What needs to happen for sport to be commissioned by other services?

Understanding the context

Strategic commissioning is central to transforming services enabling efficient and effective joining-up of resources to focus on improving outcomes for individuals and communities.

Better local strategic outcomes can be achieved through developing the relationships and understanding between commissioners of health, social care and children’s services and providers of sport, physical activity and leisure services.

Commissioning involves four key activities that combine to achieve efficiency and maximise value:

  • Understanding needs and desired outcomes
  • Optimising resources
  • Targeting
  • Choosing the right delivery mechanism to best achieve the desired outcomes.

Commissioning is not: procurement; privatisation or outsourcing; just about the bottom line; or a dash for cash.

Sport and leisure can be both:

  • A strategic partner – contributing to discussions about the needs, challenges and opportunities in the local area and being a creative player in problem-solving and setting the direction; and,
  • A provider of services, and a contributor to broader outcomes for individuals and communities through effective use of existing resources, working in partnership and being commissioned.

To be in a position for sport and physical activity to be commissioned by others it is important to:

  • Understand what commissioning is and isn’t
  • Be clear who the commissioners are and what their priorities are – listen to their needs
  • Be a strategic player able to demonstrate what sport can achieve against those needs
  • Know what the capacity of the sport and physical activity sector is to be commissioned including the voluntary and community sector
  • Be willing to invest in long-term relationships which may lead to service re-design.

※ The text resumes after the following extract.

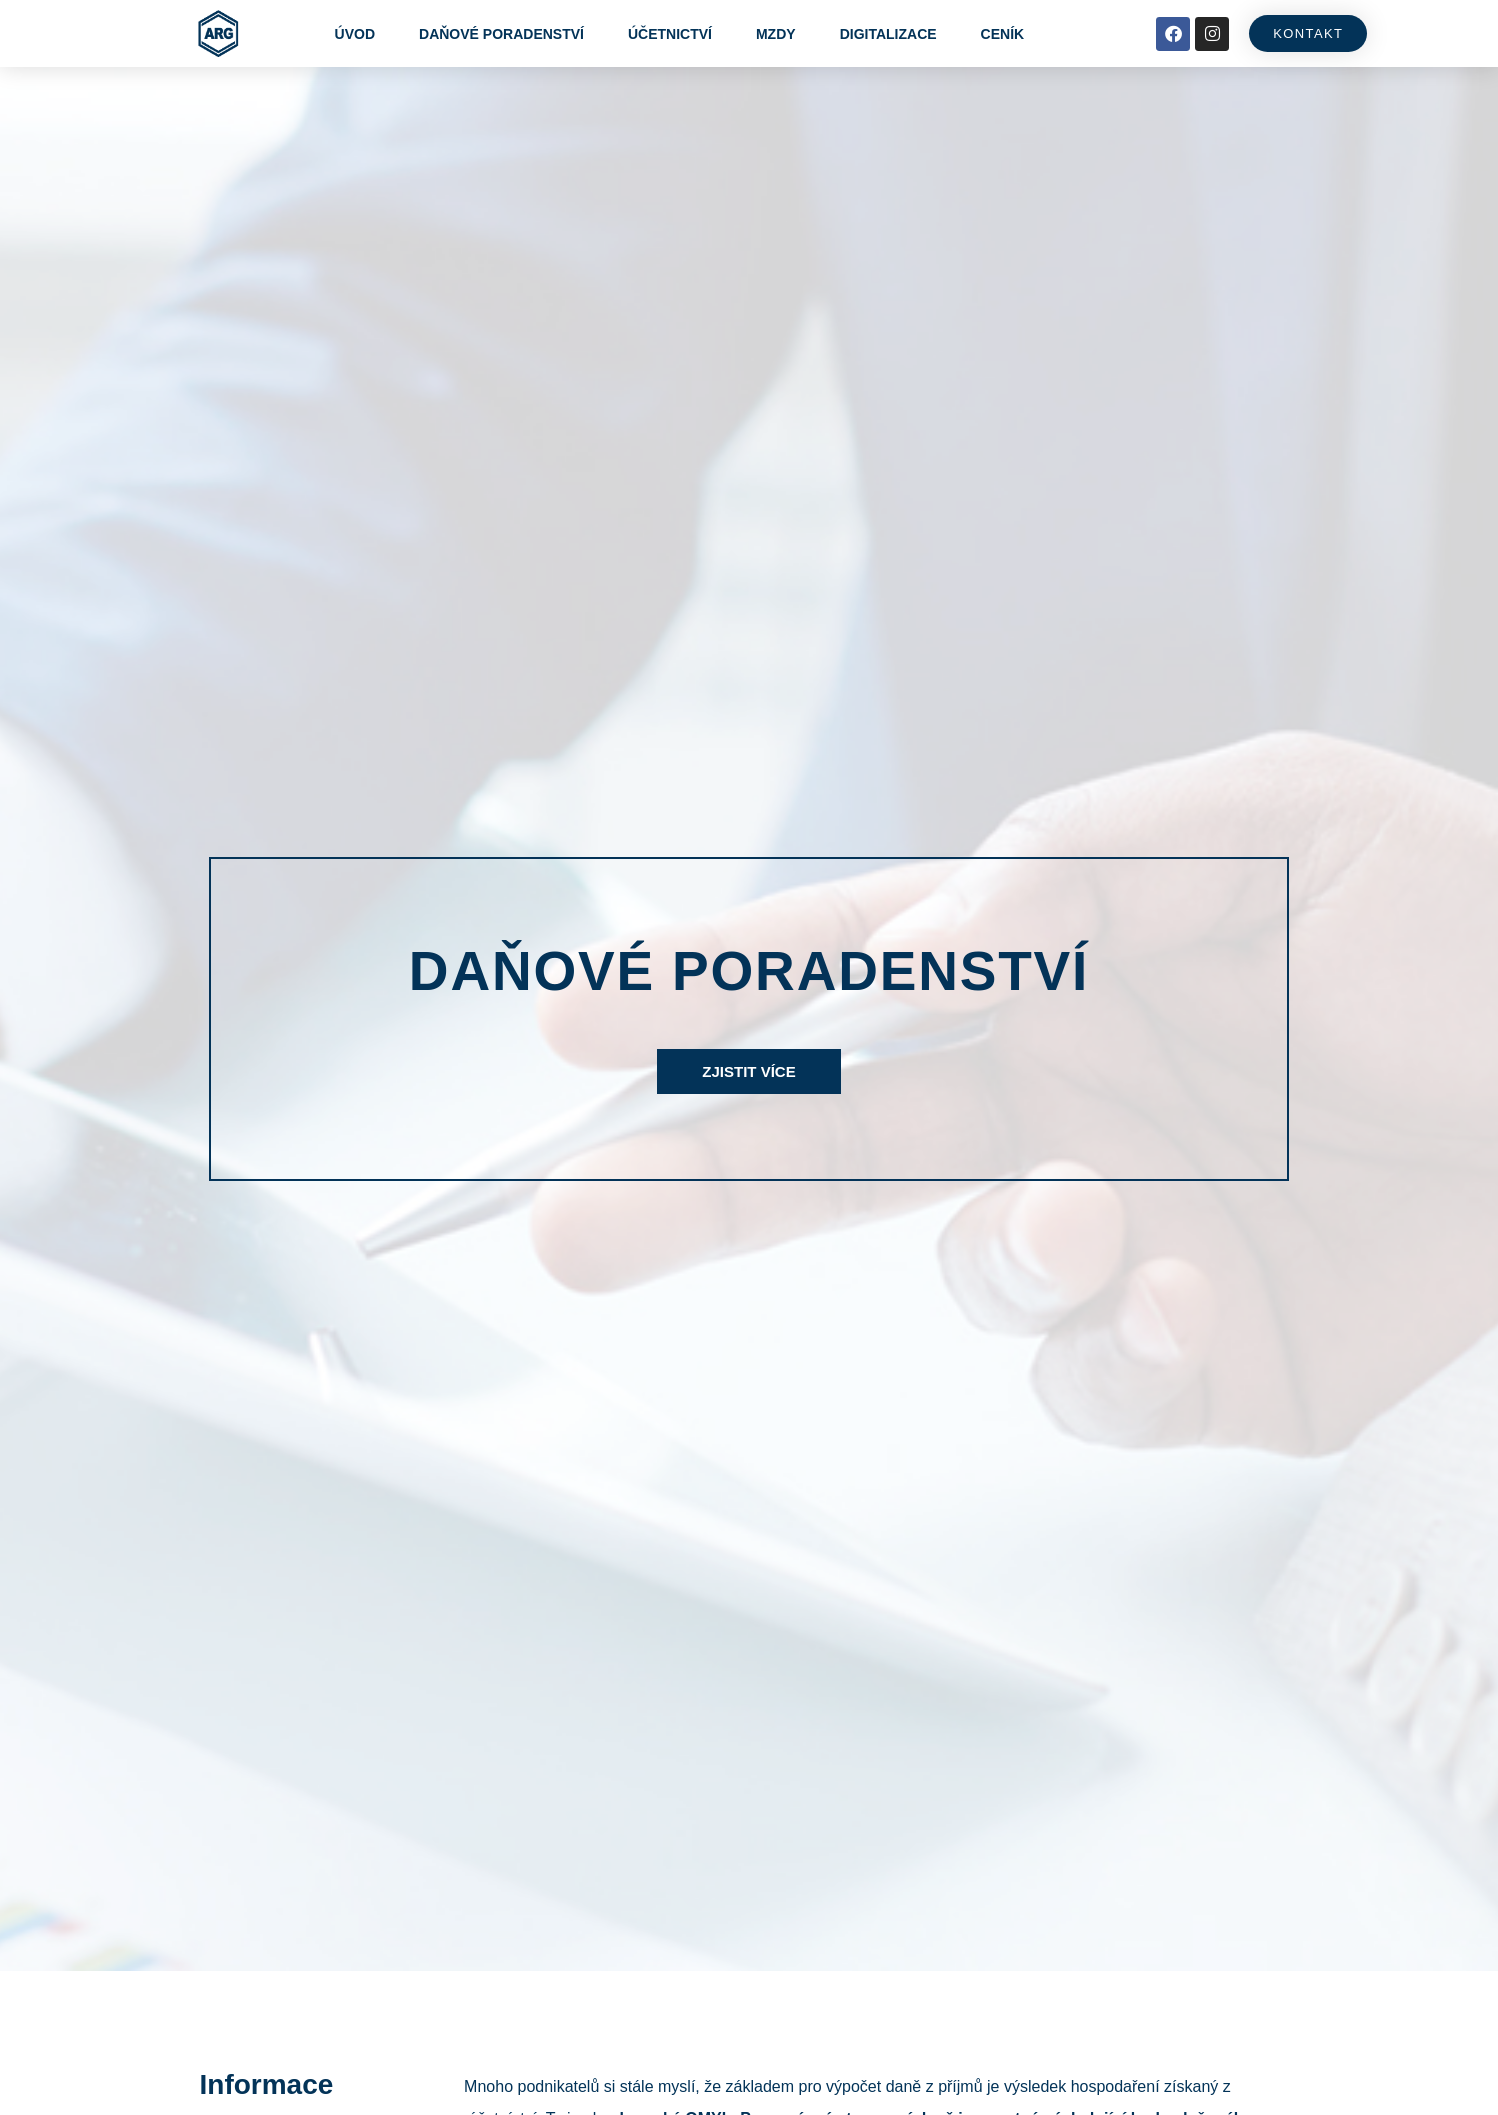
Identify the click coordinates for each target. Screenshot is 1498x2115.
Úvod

How can Sport England help?

  • Read “Strategic Commissioning, Sport and Physical Activity”. This is a summary paper on the outcomes of a joint Sport England and Chief Cultural and Leisure Officers Association project on commissioning support for local authorities.  The overall purpose of the project was to support sport and leisure professionals to engage more effectively with commissioners. The paper includes key learning and messages for the sport and physical activity sector.  
  • By using the Engaging Commissioning resource you will be able to gain an understanding of commissioning and take a step-by-step approach to mapping the commissioning landscape, understand the needs of commissioners and develop a suitable approach to the contribution sport and physical activity can make to their priorities.
  • As part of this approach you can use the Culture and Sport Outcomes Framework to develop a route map against corporate priorities, evidencing the contribution sport makes.
  • You can contribute to the needs and evidence base that informs the priorities for strategic commissioning, using the data and tools we have available – for example, the Local Sport Profile and Active People Interactive.
  • If you are specifically looking at health-related outcomes and commissioning there is more information under How Do I Demonstrate the Benefits of Sport to Health Improvement? and How Do the New Health Structures Work and How Do I Engage Them?
  • You can also learn from the experience of others. See the case study of commissioning in three local authorities in the north east who mapped the local commissioning environment in relation to key service areas and created a shared understanding with commissioners of the potential contribution that sport and leisure services can make.
  • For councillors with the portfolio for sport there is a Local Government Association briefing note (PDF) on commissioning, and major sessions held on commissioning on the Sport Leadership Essentials programme.

What's the result?

By using the material from these tools with local knowledge and insight you will:

  • Understand commissioning and how to be commissioned
  • Position sport, physical activity and leisure more strongly, by being both a strategic player, and a provider
  • Understand commissioners and their needs and therefore where you have mutual priorities
  • Have an agreed approach to engagement and be able to demonstrate through insight and evidence sport’s and physical activities contribution to those needs and priorities
  • Help agree priorities and joining-up of resources with the commissioners
  • Develop the local sport and physical activity market to be commissioned
  • Develop innovative, collaborative and sustainable mechanisms for the re-design and delivery of targeted services as required.

Note: a web resource is being developed from the learning from the Sport England and Chief Cultural and Leisure Officers Association joint project on commissioning support for local authorities. It is envisaged this will be available at the end of the summer.